How’d the concept for the video come about, and how long did it take to shoot and come together?

We did it in a day. It was electrifying fun. I can’t remember if it was my idea or my girl Allison (Laakko)’s idea, but whoever said, “Let’s cram as much as we can through the hole of a 45-inch wins the day. You’d be surprised how many things fit through a baby record! We filmed it in a flurry and I edited it that night and, presto, we have one of my favorite videos the High Strung has yet to do.

Correct me if I’m wrong, but Quiet Riots is the band’s first album since fellow vocalist-guitarist/founding member Mark Owen rejoined the band. What’s it been like having him back and sharing vocal duties?

It’s been wonderful. He’s been a complete shot in the arm. Because here he’s coming to us with the energy of someone who hasn’t made a proper studio album in some 12 years. In a way Mark has been the fountain of youth for this band. And for me, to have an artistic soul-mate back in the lineup, to have a fella who brings songs to the table, a songwriter who I trust/adore/look up to. It’s been electric.

How do you balance being a fiction author with fronting such a well-known and regarded indie rock band?

Well, it’s a juggling act to be sure. It’s not easy stepping from one artistic sphere to the next. You kinda gotta wiggle your way in and out of both. It’s not even easy leaping form a novel to a short story, let alone a novel to an album. That said, it’s something I’ve gotten very good at. Even on the drive to practice I know how to get myself into a musical space, usually having just left a writing session at home. The key is to find the time. A mantra I try to live by is there is enough time in the day. So long as you do a little bit of your book and a little bit of your album every day, both projects get done a lot sooner than you would’ve thought heading into them.

As a horror author, what scares you, and how does that fuel your writing?

A lot scares me. I’ve been blessed with a certain arrested development that keeps me, to this day, afraid of the dark, of demons, of ghosts, of creaking homes and distant voices. The side of me that, late at night, rushed up the stairs to my bedroom as a kid, that side is still totally intact. And the second an idea chills me? I jot it down. But the truth is, in music and in writing novels, it’s all how you do it, right? If we told each other the plots for our all-time favorite books, well, some of them would sound flat or even, gasp, boring. But they’re our favorites for what went into them. So I try very hard to maintain that fear I feel at the head of every project through to the end.

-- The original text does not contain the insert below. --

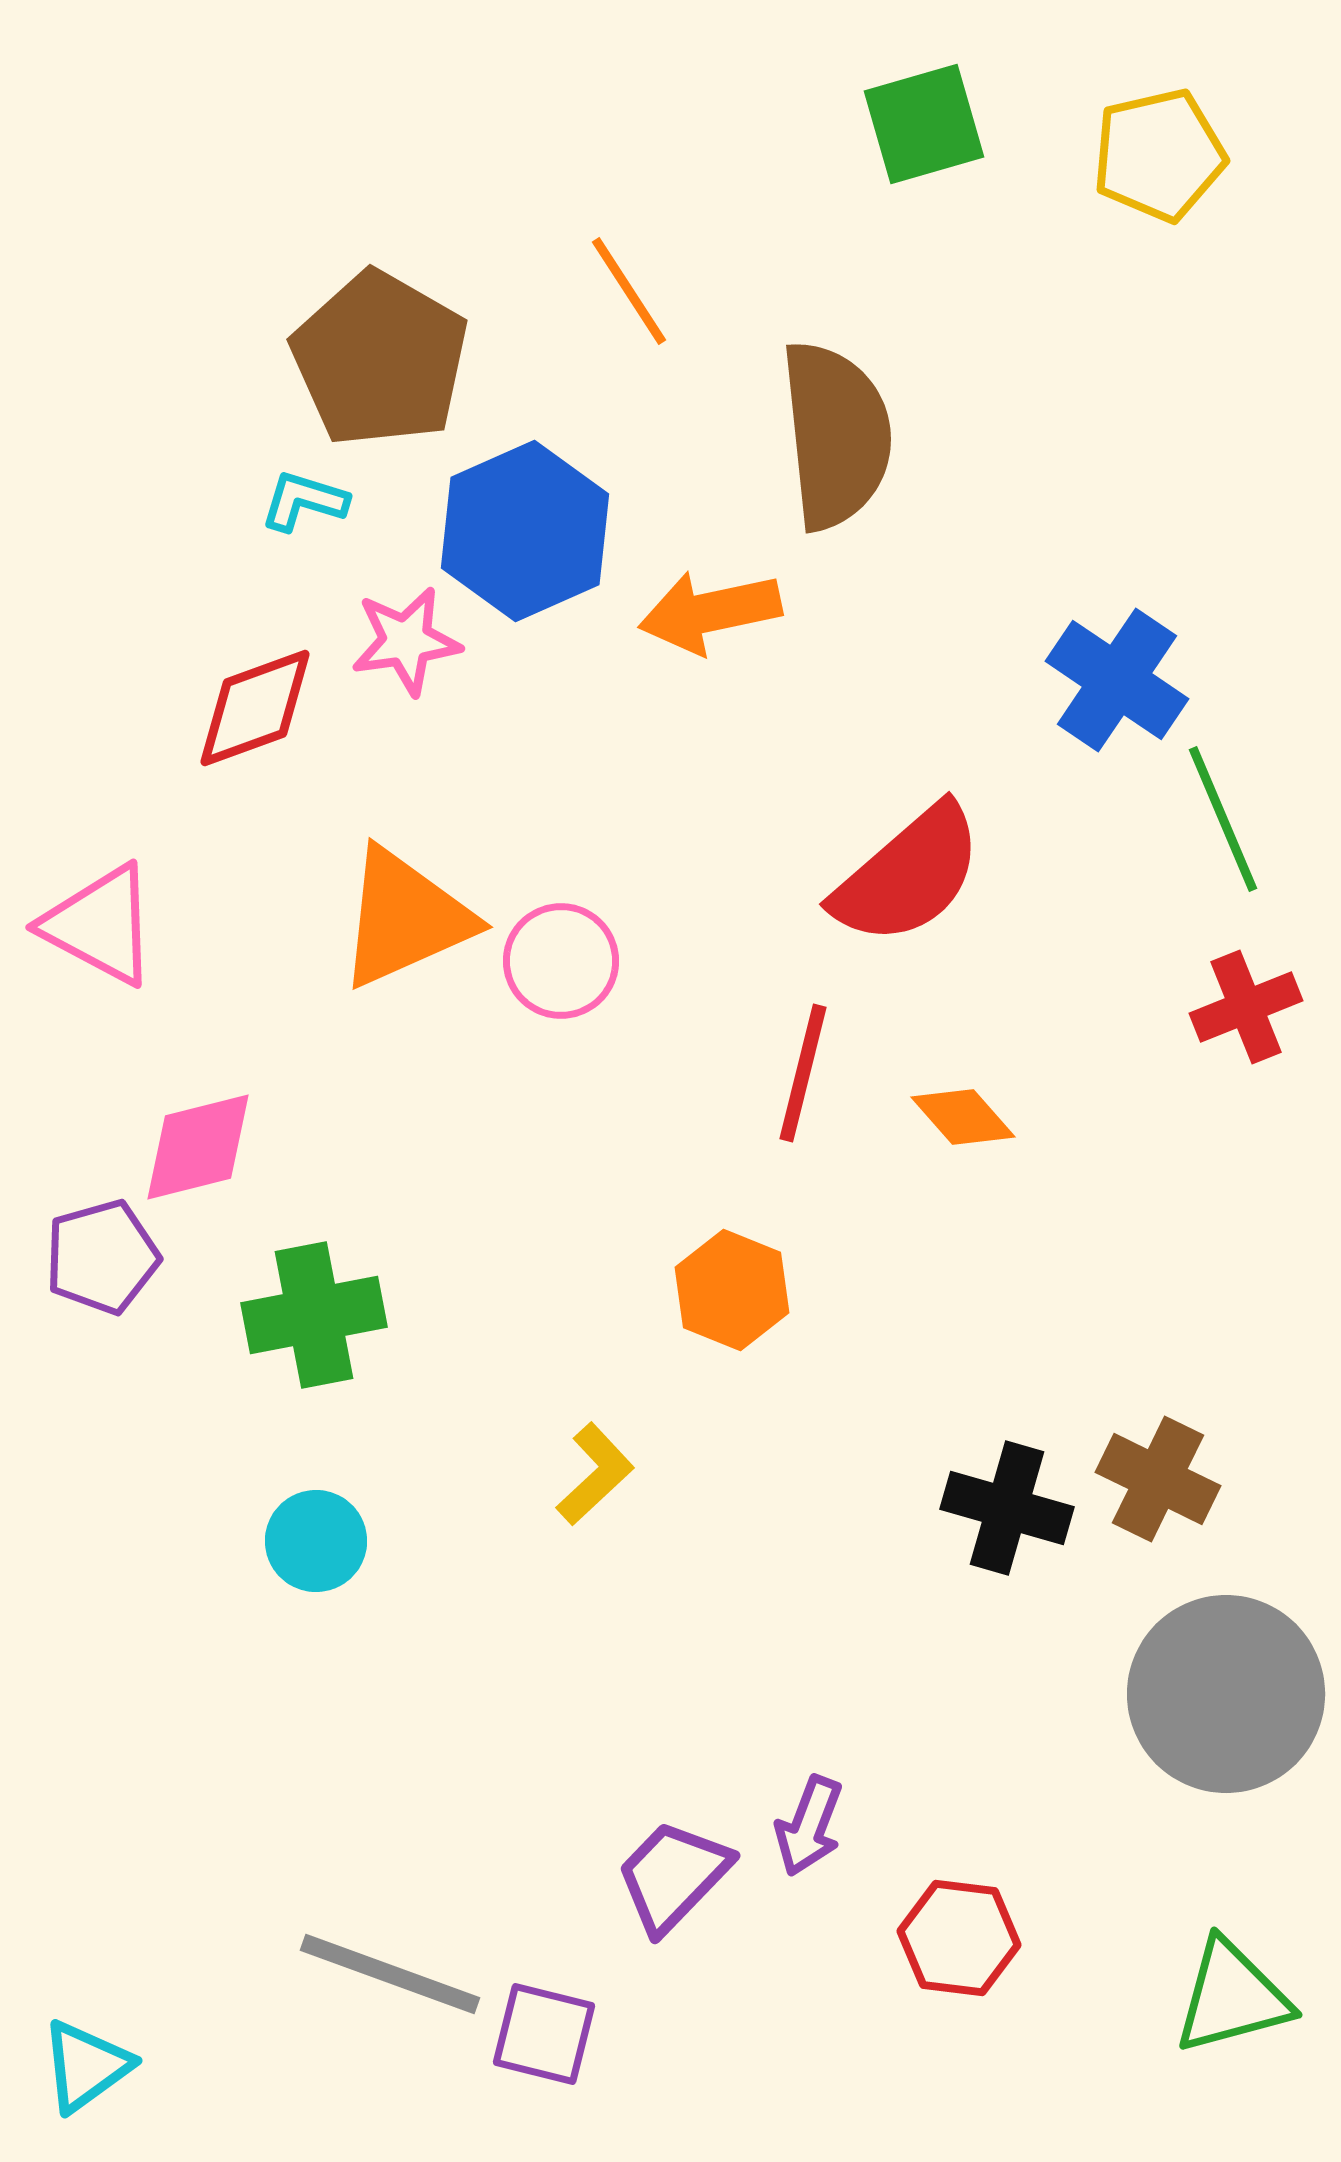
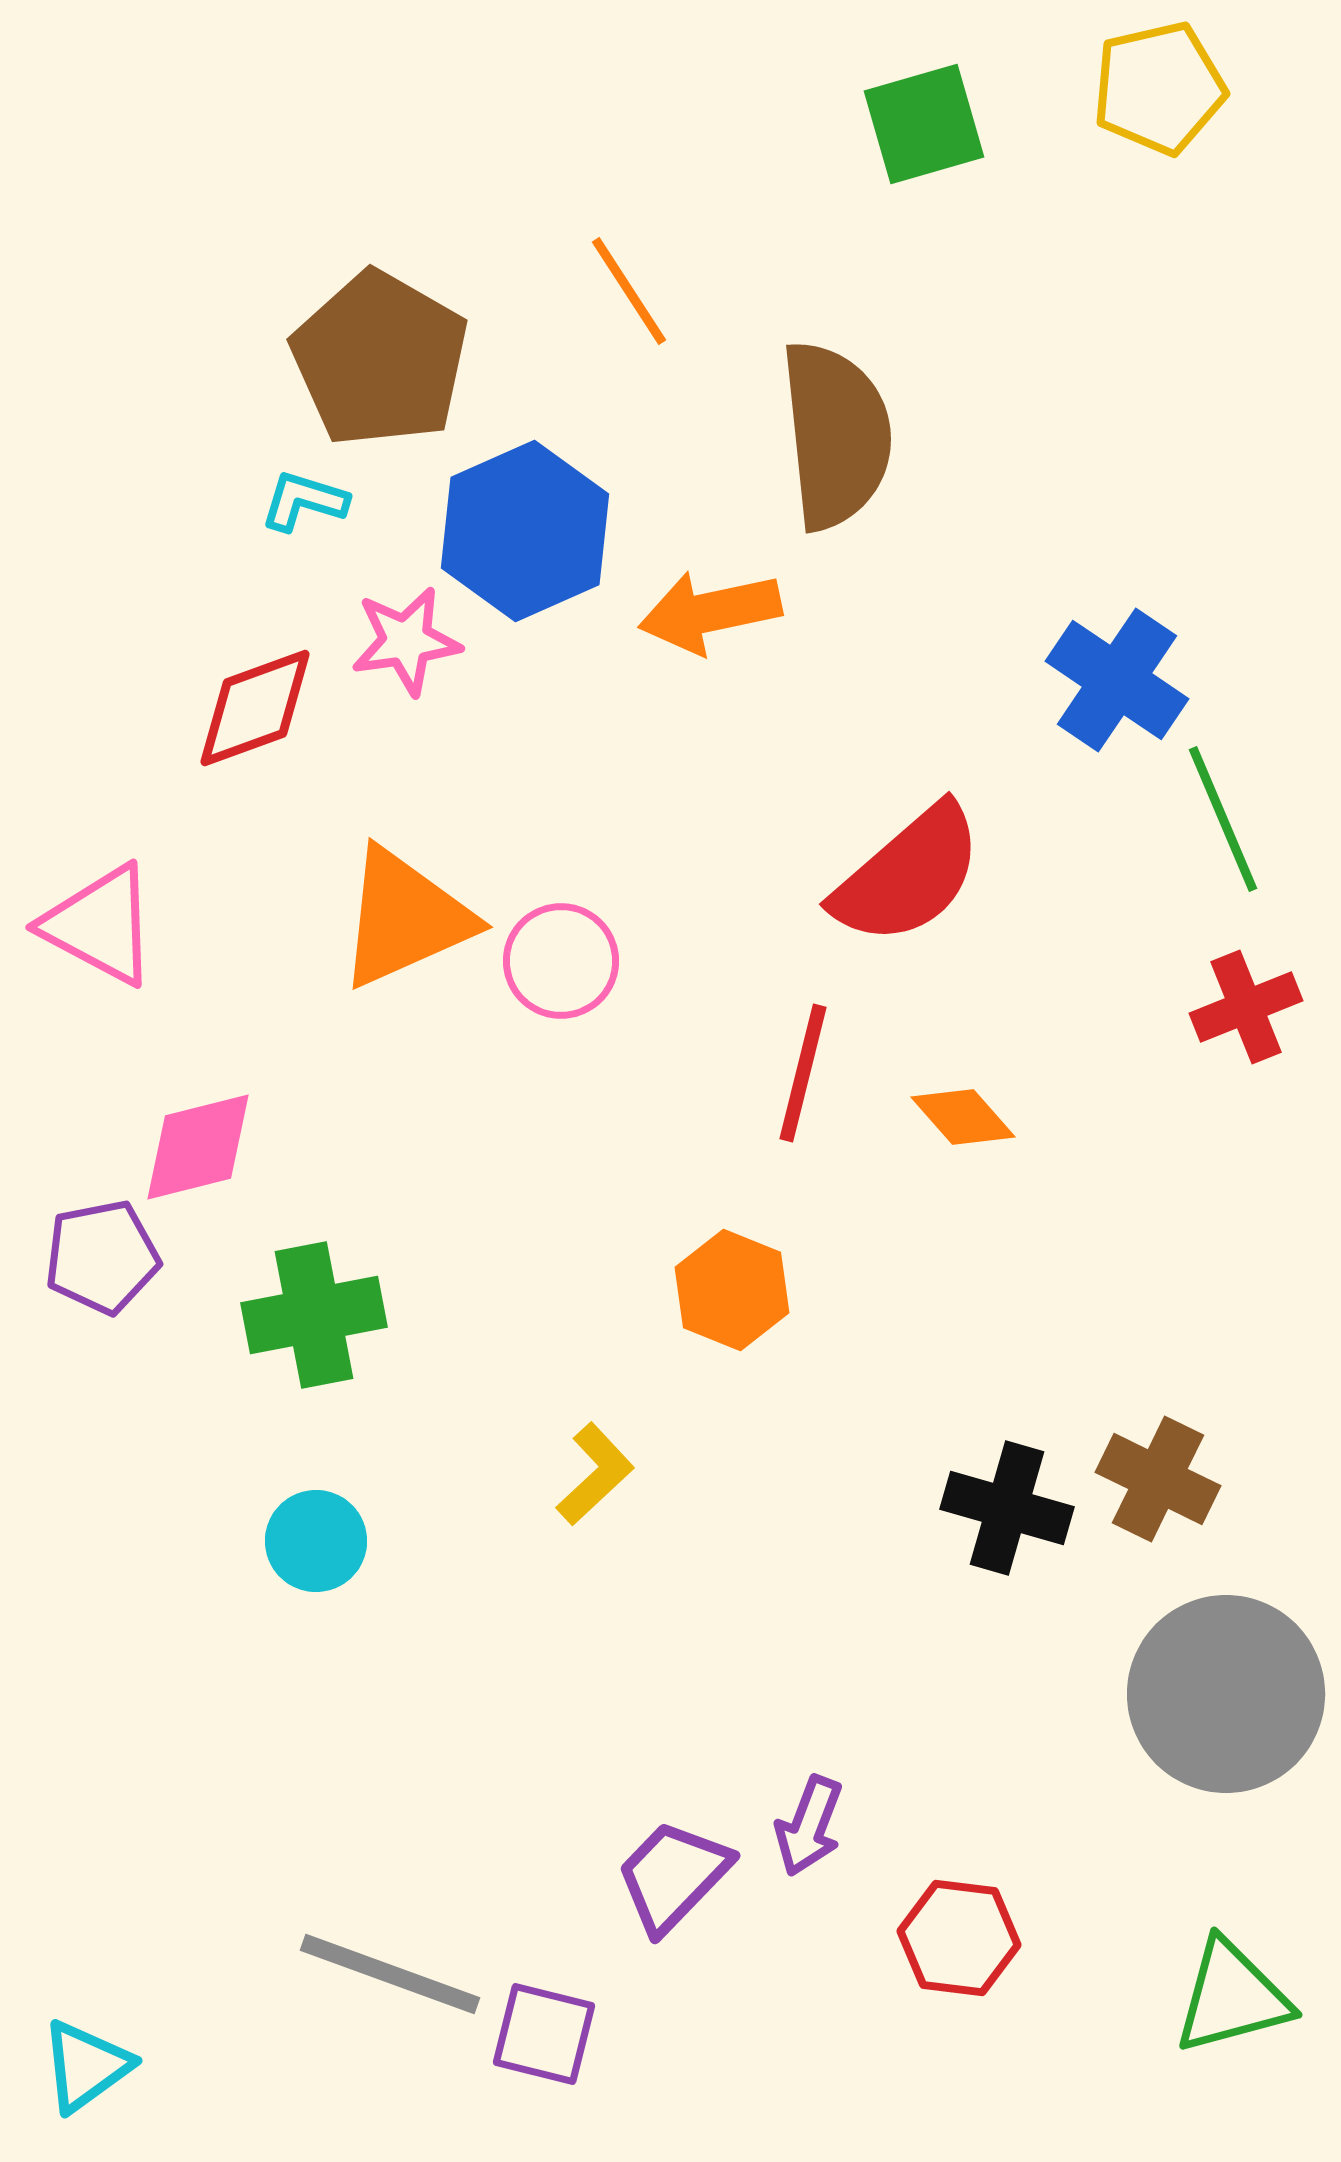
yellow pentagon: moved 67 px up
purple pentagon: rotated 5 degrees clockwise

Tell me about your writing process in the sense of switching hats from songwriter to novelist. When an idea comes to mind, how do you approach whether to develop it into lyrics or into a short story or novel?

It used to be that a big idea became a novel and a small quip of a concept became a song. Then I started writing short stories and the songwriting output suffered somewhat for that. I’m still juggling all that right now, trying to determine which ideas go where. But having Mark back in the band, someone to write songs with, all the new songs, changes that, too. Him and I will get thrilled by a scenario first, then it’s up to us flesh it out from there. But songs tend to be more nebulous than a book, right? A book kinda sticks to the plot, or perhaps the conceit, even a far-out book, whereas a song can mention the scenario once and bolt into the surreal rather easily from there.

What was it like to see your first published novel adapted into a film, especially one featuring such a prominent cast?

It’s tempting to use the word “surreal”. But nothing will ever be as surreal as the decades I spent fantasizing about such things. In a sense, I lived in a sketch version of this reality for a long time. A living rough draft. And here, now, I’m witnessing the colors and details being filled in in real time. We’re all children of a movie age, anybody born after 1940 really, and so it’s impossible to write a book without seeing it cinematically, right? And while I of course imagined Bird Box as a film, I definitely gave it my all as a book first. I do that with all of them. So rather than “surreal” I’m seeing this experience as a warm, welcome, and amazing next step. Like I’ve stepped onto the fantasy of a floor and have discovered it to be solid footing, after all.

How involved were you in the making process of the Bird Box adaptation?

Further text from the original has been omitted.